Seeds that need dark
- Some seeds need to be totally protected from light. Examples are violas, pansies and nasturtiums.
- Cover with a sheet of newspaper or cardboard. Remove after germination.
- Varieties: calendula, cornflower, delphinium, forget-me-not, gazania, pansy, schizanthus, sweet pea, verbena, viola, coriander.
2/ SOIL MOISTURE
Seeds have differing moisture requirements.
- Some very fine seeds, (eg. some petunias) have been 'pelletised', coated with a layer of inert material to make them easier to handle. These should be watered more frequently than uncoated seeds.

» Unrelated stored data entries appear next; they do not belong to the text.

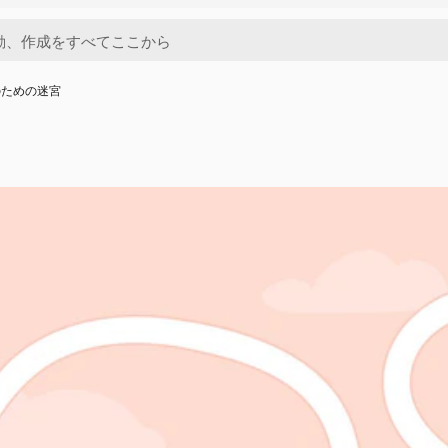
のための迷宮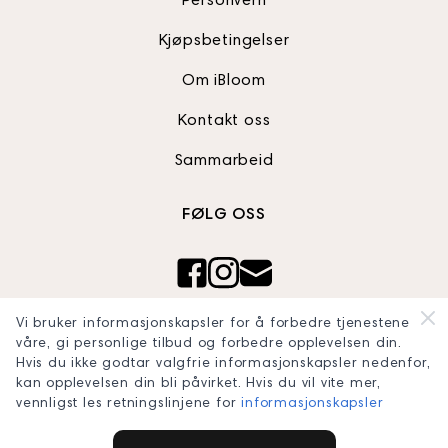
Personvern
Kjøpsbetingelser
Om iBloom
Kontakt oss
Sammarbeid
FØLG OSS
Ibloom AS
Vi bruker informasjonskapsler for å forbedre tjenestene
Org nr: 820990242
våre, gi personlige tilbud og forbedre opplevelsen din.
Hvis du ikke godtar valgfrie informasjonskapsler nedenfor,
blooomconcept@gmail.com
kan opplevelsen din bli påvirket. Hvis du vil vite mer,
vennligst les retningslinjene for
informasjonskapsler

- Avoid watering while the soil remains moist or until the seedlings emerge. Do not pre-soak these seeds.
- Keep soil or seed raising mix moist for slower germinating seeds (such as pansies which may take 21-28 days).
- After seedlings have emerged, water thoroughly but less frequently to encourage the development of good, strong roots.
3/ SOIL TEMPERATURE
- Soil temperature is critically important for successful germination.
- Soil should be consistently warm before sowing warm season varieties direct in the garden.
- Cool soils cause many failures with seeds of summer plants (such as tomatoes) that are sown in early spring.
- Seeds can be sown in pots in a warm, sheltered spot and transplanted out into the garden when conditions are more favourable.
- A hint for raising temperature-sensitive seeds, such as petunias, in early spring is to sow into a 15cm diameter pot, water well and enclose the pot in a plastic bag that is sealed around the rim. Place the pot on a gentle source of heat - such as a hot water tank or a refrigerator. As soon as seedlings appear, remove the plastic bag and harden off seedlings outdoors.
- As soon as seedlings have emerged begin fertilising every week with half strength Thrive Soluble Plant Food. Don't apply to dry soil or mix.
- Once plants are established they can be fed fortnightly at regular strength.
Sowing direct into soil
Larger seeds are usually the most suitable for direct sowing.
- Flower seed examples are nasturtiums, marigolds, sweet peas and zinnias.
- Prepare the soil by mixing in some well-aged compost or manure.
- Add some Thrive Granular All Purpose plant food.
- Dig well so that the soil ends up with a fine, crumbly structure.
- Scatter seed thinly along the rows and cover with seed raising mix.
- Water well with a fine, gentle spray.